Reaction is carried out in the same reaction vessel, since such a laborious and unnecessary one Isolation of the anilinobutyric acids obtained in the hydrolysis is avoided. Furthermore, the for Hydrolysis used alkalis at the same time to neutralize those released during the acylation Hydrogen halides or carboxylic acids are used, so that only a small amount of hydrogen halides or Carboxylic acid binding bases is required. However, this does not rule out that, if desired, the ι ο Anilinobutyric acids are first isolated and acylated in a separate step, with optionally other neutralization substances known to the person skilled in the art, e.g. B. the released hydrogen halides, can be used. The first and second stages of the procedure are separated from each other carried out, the anilinobutyric acids obtained according to the first process stage are expediently as acid addition salts such as hydrohalides, e.g. B. Hydrochloride, isolated, which take advantage of the have greater chemical resistance.
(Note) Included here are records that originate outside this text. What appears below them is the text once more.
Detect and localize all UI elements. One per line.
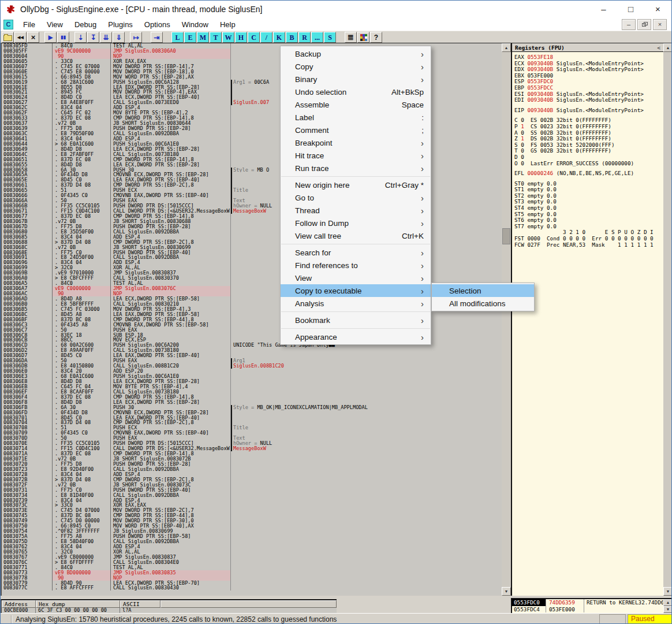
- menu-help[interactable]: Help: [214, 20, 241, 29]
- disasm-row[interactable]: 00830773vE9 BD000000JMP SiglusEn.0083083…: [2, 570, 502, 575]
- disasm-row[interactable]: 008306E8. 8D4D D8LEA ECX,DWORD PTR SS:[E…: [2, 379, 502, 384]
- disasm-row[interactable]: 0083075A. FF75 A8PUSH DWORD PTR SS:[EBP-…: [2, 534, 502, 539]
- call-stack-button[interactable]: K: [273, 32, 285, 43]
- title-bar[interactable]: OllyDbg - SiglusEngine.exe - [CPU - main…: [1, 1, 671, 18]
- disasm-row[interactable]: 0083075D. E8 58D40F00CALL SiglusEn.0092D…: [2, 539, 502, 544]
- context-menu-item-backup[interactable]: Backup›: [281, 47, 431, 60]
- disasm-row[interactable]: 008306D7. 8D45 C0LEA EAX,DWORD PTR SS:[E…: [2, 353, 502, 358]
- disassembly-scrollbar[interactable]: ▲ ▼: [502, 43, 511, 596]
- mdi-close-button[interactable]: ×: [653, 19, 667, 30]
- registers-header[interactable]: Registers (FPU) <: [512, 43, 663, 52]
- windows-button[interactable]: W: [222, 32, 234, 43]
- dump-pane[interactable]: Address Hex dump ASCII 00CBE000 6C 3F C3…: [1, 599, 337, 613]
- registers-pane[interactable]: Registers (FPU) < EAX 0553FE18ECX 009304…: [511, 43, 663, 596]
- step-into-button[interactable]: ⇣: [74, 32, 87, 43]
- disasm-row[interactable]: 00830723. E8 92D40F00CALL SiglusEn.0092D…: [2, 467, 502, 472]
- disasm-row[interactable]: 00830708. 51PUSH ECXTitle: [2, 425, 502, 430]
- disasm-row[interactable]: 008306F4. 837D EC 08CMP DWORD PTR SS:[EB…: [2, 395, 502, 400]
- disasm-row[interactable]: 00830778 90NOP: [2, 575, 502, 581]
- maximize-button[interactable]: □: [617, 1, 644, 18]
- context-menu-item-breakpoint[interactable]: Breakpoint›: [281, 136, 431, 149]
- disasm-row[interactable]: 0083073C> 33C0XOR EAX,EAX: [2, 503, 502, 508]
- disasm-row[interactable]: 008306E0. 83C4 20ADD ESP,20: [2, 369, 502, 374]
- threads-button[interactable]: T: [210, 32, 222, 43]
- close-process-button[interactable]: ×: [27, 32, 39, 43]
- executable-modules-button[interactable]: E: [184, 32, 196, 43]
- disasm-row[interactable]: 008306DA. 50PUSH EAXArg1: [2, 358, 502, 363]
- context-menu-item-run-trace[interactable]: Run trace›: [281, 162, 431, 174]
- stack-row[interactable]: 0553FDC074DD6359RETURN to KERNEL32.74DD6: [512, 599, 663, 606]
- disasm-row[interactable]: 00830754.^0F82 3FFFFFFFJB SiglusEn.00830…: [2, 529, 502, 534]
- scroll-down-icon[interactable]: ▼: [663, 606, 672, 613]
- stack-row[interactable]: 0553FDC4053FE000: [512, 606, 663, 613]
- dump-row[interactable]: 00CBE000 6C 3F C3 00 00 00 00 00 l?Ã: [2, 608, 337, 613]
- context-menu-item-new-origin-here[interactable]: New origin hereCtrl+Gray *: [281, 179, 431, 191]
- register-eip[interactable]: EIP 0093040B SiglusEn.<ModuleEntryPoint>: [514, 107, 663, 114]
- disasm-row[interactable]: 00830704. 837D D4 08CMP DWORD PTR SS:[EB…: [2, 420, 502, 425]
- disasm-row[interactable]: 00830767.vE9 CB000000JMP SiglusEn.008308…: [2, 555, 502, 560]
- context-menu-item-undo-selection[interactable]: Undo selectionAlt+BkSp: [281, 86, 431, 98]
- go-to-address-button[interactable]: ⇥: [151, 32, 163, 43]
- context-menu-item-comment[interactable]: Comment;: [281, 124, 431, 136]
- disasm-row[interactable]: 00830771. 84C0TEST AL,AL: [2, 565, 502, 570]
- register-efl[interactable]: EFL 00000246 (NO,NB,E,BE,NS,PE,GE,LE): [514, 170, 663, 177]
- scroll-down-icon[interactable]: ▼: [502, 587, 511, 596]
- disasm-row[interactable]: 00830779. 8D4D 90LEA ECX,DWORD PTR SS:[E…: [2, 581, 502, 586]
- restart-button[interactable]: ◀◀: [14, 32, 27, 43]
- disasm-row[interactable]: 00830734. E8 81D40F00CALL SiglusEn.0092D…: [2, 493, 502, 498]
- submenu-item-selection[interactable]: Selection: [432, 284, 534, 297]
- scroll-up-icon[interactable]: ▲: [663, 599, 672, 606]
- context-menu-item-analysis[interactable]: Analysis›: [281, 297, 431, 310]
- context-menu-item-find-references-to[interactable]: Find references to›: [281, 259, 431, 272]
- context-menu-item-copy-to-executable[interactable]: Copy to executable›: [281, 284, 431, 297]
- disasm-row[interactable]: 00830720. FF75 D8PUSH DWORD PTR SS:[EBP-…: [2, 462, 502, 467]
- context-menu-item-search-for[interactable]: Search for›: [281, 246, 431, 259]
- minimize-button[interactable]: –: [590, 1, 617, 18]
- disasm-row[interactable]: 00830750. 66:8945 C0MOV WORD PTR SS:[EBP…: [2, 523, 502, 529]
- disasm-row[interactable]: 0083076C> E8 6FFDFFFFCALL SiglusEn.00830…: [2, 560, 502, 565]
- scroll-up-icon[interactable]: ▲: [502, 43, 511, 52]
- collapse-icon[interactable]: <: [657, 44, 660, 51]
- disasm-row[interactable]: 008306D2. E8 A9AAF0FFCALL SiglusEn.0073B…: [2, 348, 502, 353]
- disasm-row[interactable]: 00830709. 0F4345 C0CMOVNB EAX,DWORD PTR …: [2, 430, 502, 436]
- context-menu-item-assemble[interactable]: AssembleSpace: [281, 98, 431, 111]
- disasm-row[interactable]: 00830731. FF75 C0PUSH DWORD PTR SS:[EBP-…: [2, 488, 502, 493]
- menu-window[interactable]: Window: [176, 20, 214, 29]
- disasm-row[interactable]: 008306EB. C645 FC 04MOV BYTE PTR SS:[EBP…: [2, 384, 502, 389]
- trace-over-button[interactable]: ⇓: [113, 32, 125, 43]
- cpu-button[interactable]: C: [248, 32, 260, 43]
- disasm-row[interactable]: 008306F8. 8D4D D8LEA ECX,DWORD PTR SS:[E…: [2, 400, 502, 405]
- disasm-row[interactable]: 00830745. 837D BC 08CMP DWORD PTR SS:[EB…: [2, 513, 502, 518]
- disasm-row[interactable]: 0083071A. 837D EC 08CMP DWORD PTR SS:[EB…: [2, 451, 502, 456]
- flag-o[interactable]: O 0 LastErr ERROR_SUCCESS (00000000): [514, 161, 663, 167]
- references-button[interactable]: R: [298, 32, 311, 43]
- disasm-row[interactable]: 008306DB. E8 40150800CALL SiglusEn.008B1…: [2, 363, 502, 369]
- menu-plugins[interactable]: Plugins: [102, 20, 139, 29]
- step-over-button[interactable]: ↧: [87, 32, 99, 43]
- context-menu-item-view[interactable]: View›: [281, 272, 431, 284]
- flag-t[interactable]: T 0 GS 002B 32bit 0(FFFFFFFF): [514, 148, 663, 154]
- disasm-row[interactable]: 00830714. FF15 C0D4C100CALL DWORD PTR DS…: [2, 446, 502, 451]
- patches-button[interactable]: /: [260, 32, 272, 43]
- help-button[interactable]: ?: [370, 32, 382, 43]
- run-button[interactable]: ▶: [44, 32, 57, 43]
- scrollbar-thumb[interactable]: [502, 228, 510, 244]
- disasm-row[interactable]: 0083073E. C745 D4 07000MOV DWORD PTR SS:…: [2, 508, 502, 513]
- context-menu-item-follow-in-dump[interactable]: Follow in Dump›: [281, 217, 431, 229]
- execute-till-return-button[interactable]: ↦: [130, 32, 142, 43]
- context-menu-item-go-to[interactable]: Go to›: [281, 191, 431, 204]
- menu-debug[interactable]: Debug: [69, 20, 102, 29]
- run-trace-button[interactable]: ...: [311, 32, 323, 43]
- submenu-item-all-modifications[interactable]: All modifications: [432, 297, 534, 310]
- appearance-button[interactable]: [357, 32, 369, 43]
- menu-options[interactable]: Options: [139, 20, 176, 29]
- disasm-row[interactable]: 008306E3. 68 E0A1C600PUSH SiglusEn.00C6A…: [2, 374, 502, 379]
- context-menu-item-thread[interactable]: Thread›: [281, 204, 431, 217]
- trace-into-button[interactable]: ⇊: [100, 32, 112, 43]
- menu-view[interactable]: View: [41, 20, 69, 29]
- context-menu-item-copy[interactable]: Copy›: [281, 60, 431, 73]
- mdi-restore-button[interactable]: [637, 19, 651, 30]
- disasm-row[interactable]: 00830739. 83C4 04ADD ESP,4: [2, 498, 502, 503]
- disasm-row[interactable]: 008306FD. 0F434D D8CMOVNB ECX,DWORD PTR …: [2, 410, 502, 415]
- memory-map-button[interactable]: M: [197, 32, 209, 43]
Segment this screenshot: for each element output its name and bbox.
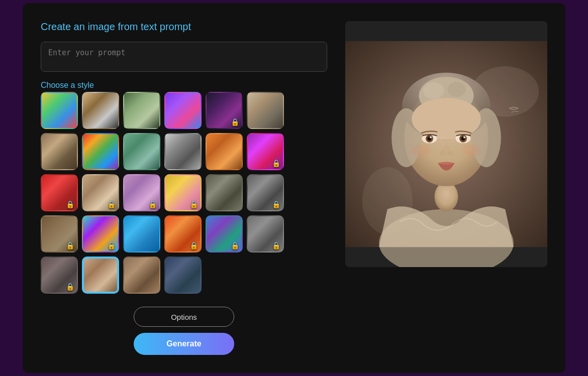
lock-icon-purple-lock: 🔒 <box>272 159 280 167</box>
lock-icon-portrait: 🔒 <box>231 118 239 126</box>
style-tile-colorful[interactable] <box>41 92 78 129</box>
style-tile-smoke[interactable]: 🔒 <box>247 174 284 211</box>
style-tile-red-face[interactable]: 🔒 <box>41 174 78 211</box>
svg-point-23 <box>412 145 430 156</box>
style-tile-bg-colorful <box>42 93 77 128</box>
prompt-input[interactable] <box>41 42 327 72</box>
style-tile-vintage[interactable] <box>247 92 284 129</box>
style-tile-spiral[interactable] <box>164 133 202 170</box>
style-tile-bg-panda <box>83 93 118 128</box>
style-tile-animal[interactable]: 🔒 <box>41 215 78 253</box>
svg-point-11 <box>448 82 466 97</box>
lock-icon-wolf: 🔒 <box>272 241 280 249</box>
options-button[interactable]: Options <box>134 307 234 327</box>
style-tile-flowers[interactable] <box>82 133 119 170</box>
style-tile-bg-face-selected <box>83 258 118 293</box>
svg-point-22 <box>448 151 453 156</box>
style-tile-portrait[interactable]: 🔒 <box>206 92 243 129</box>
left-panel: Create an image from text prompt Choose … <box>41 21 327 355</box>
generate-button[interactable]: Generate <box>134 333 234 355</box>
svg-point-21 <box>440 151 445 156</box>
style-tile-building[interactable] <box>206 174 243 211</box>
style-tile-blue-face[interactable] <box>164 257 202 294</box>
style-tile-bg-dancers <box>124 134 159 169</box>
style-tile-bg-forest <box>124 93 159 128</box>
style-tile-mona[interactable] <box>41 133 78 170</box>
lock-icon-dreamy: 🔒 <box>148 200 157 208</box>
svg-point-12 <box>412 98 480 140</box>
lock-icon-marilyn: 🔒 <box>189 200 198 208</box>
style-tile-bg-robot <box>165 93 201 128</box>
preview-image <box>345 21 547 267</box>
style-tile-robot[interactable] <box>164 92 202 129</box>
style-tile-forest[interactable] <box>123 92 160 129</box>
style-tile-icons[interactable] <box>123 215 160 253</box>
portrait-svg <box>345 21 547 267</box>
style-tile-bg-adventurer <box>124 258 159 293</box>
style-tile-wolf[interactable]: 🔒 <box>247 215 284 253</box>
style-tile-gradient-warm[interactable]: 🔒 <box>164 215 202 253</box>
style-tile-bg-mona <box>42 134 77 169</box>
right-panel <box>345 21 547 355</box>
lock-icon-creature: 🔒 <box>66 283 74 291</box>
buttons-row: Options Generate <box>41 307 327 355</box>
lock-icon-gradient-warm: 🔒 <box>189 241 198 249</box>
style-tile-book[interactable] <box>206 133 243 170</box>
style-tile-purple-lock[interactable]: 🔒 <box>247 133 284 170</box>
lock-icon-woman-sketch: 🔒 <box>107 200 116 208</box>
style-tile-woman-sketch[interactable]: 🔒 <box>82 174 119 211</box>
style-tile-bg-flowers <box>83 134 118 169</box>
svg-point-19 <box>430 137 432 139</box>
lock-icon-neon: 🔒 <box>107 241 116 249</box>
style-tile-bg-book <box>207 134 242 169</box>
style-tile-face-selected[interactable] <box>82 257 119 294</box>
style-tile-panda[interactable] <box>82 92 119 129</box>
style-section-label: Choose a style <box>41 81 327 90</box>
style-tile-bg-blue-face <box>165 258 201 293</box>
style-tile-adventurer[interactable] <box>123 257 160 294</box>
style-tile-bg-icons <box>124 216 159 252</box>
lock-icon-red-face: 🔒 <box>66 200 74 208</box>
style-section: Choose a style 🔒🔒🔒🔒🔒🔒🔒🔒🔒🔒🔒🔒🔒 <box>41 81 327 294</box>
style-tile-gradient-cool[interactable]: 🔒 <box>206 215 243 253</box>
style-tile-creature[interactable]: 🔒 <box>41 257 78 294</box>
lock-icon-gradient-cool: 🔒 <box>231 241 239 249</box>
style-tile-bg-vintage <box>248 93 283 128</box>
svg-point-10 <box>423 82 444 99</box>
lock-icon-animal: 🔒 <box>66 241 74 249</box>
svg-point-4 <box>435 182 458 211</box>
style-tile-neon[interactable]: 🔒 <box>82 215 119 253</box>
style-tile-dreamy[interactable]: 🔒 <box>123 174 160 211</box>
style-tile-dancers[interactable] <box>123 133 160 170</box>
lock-icon-smoke: 🔒 <box>272 200 280 208</box>
svg-point-20 <box>463 137 465 139</box>
main-container: Create an image from text prompt Choose … <box>23 3 565 373</box>
style-tile-marilyn[interactable]: 🔒 <box>164 174 202 211</box>
page-title: Create an image from text prompt <box>41 21 327 33</box>
style-tile-bg-building <box>207 175 242 210</box>
svg-point-24 <box>462 145 481 156</box>
style-tile-bg-spiral <box>165 134 201 169</box>
styles-grid: 🔒🔒🔒🔒🔒🔒🔒🔒🔒🔒🔒🔒🔒 <box>41 92 327 294</box>
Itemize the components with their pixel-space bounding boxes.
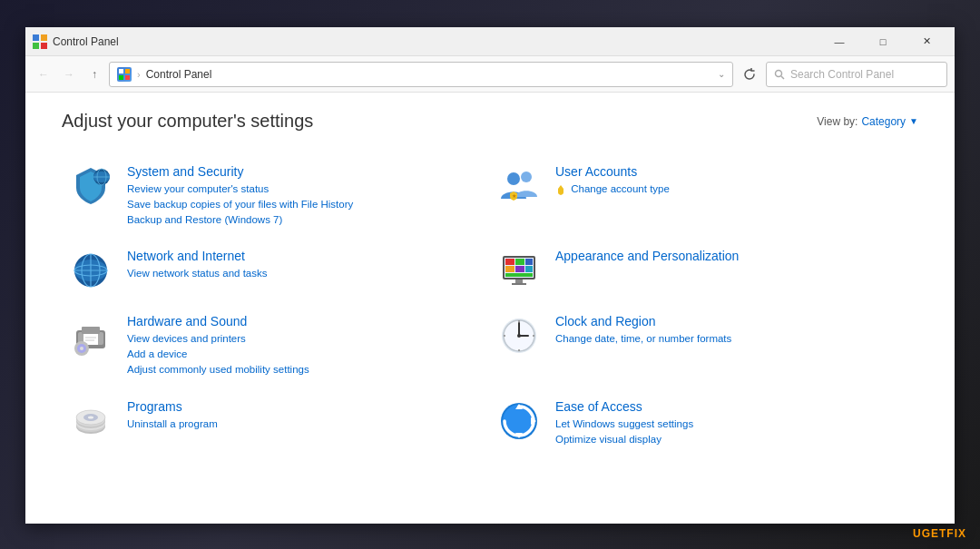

The reaction products are isolated by methods familiar to the person skilled in the art, for example by neutralizing the solution with acids, and customary work-up of the precipitated N-acyl-4-anilinobutyric acids.

Isolation of the salts of N-acyl-4-anilinobutyric acids can take place directly after the alkaline hydrolysis of the l-arylpyrrolidones- (2) and the acylation. Man but the salts are also obtained by adding the N-acyl-4-ani- 3d linobutyric acids with the stoichiometric equivalent of a corresponding base, or easily soluble Salts converted into sparingly soluble salts by double conversion, or any salts into pharmacological ones compatible salts transferred. r>

The following examples serve to illustrate the invention, temperatures are given in ⁰ C.

Examples example 1

N- (4-chlorobenzoyl) -4- (p-anisidino) butyric acid

25 kg of 1- (4-methoxyphenyl) -pyrrolidone- (2) verden with 30 kg of sodium hydroxide in 7501 of water for 15 hours heated to reflux. After cooling, the pH of the solution is adjusted to about 8 with hydrochloric acid set. For one hour at 20-25 ° with occasional ice cooling 171 4-chlorobenzoyl chloride added dropwise, with the simultaneous addition of 2 η NaOH the pH of the solution between 7.2 and 8 is held. The mixture is stirred for a further 1 hour and the solution is adjusted to pH 7.2, then with Activated carbon cleaned and filtered. By adding hydrochloric acid, 43 kg of N- (4-chlorobenzoy) -4- (4-anisidino) butyric acid are obtained failed; Yield 94.6% of theory.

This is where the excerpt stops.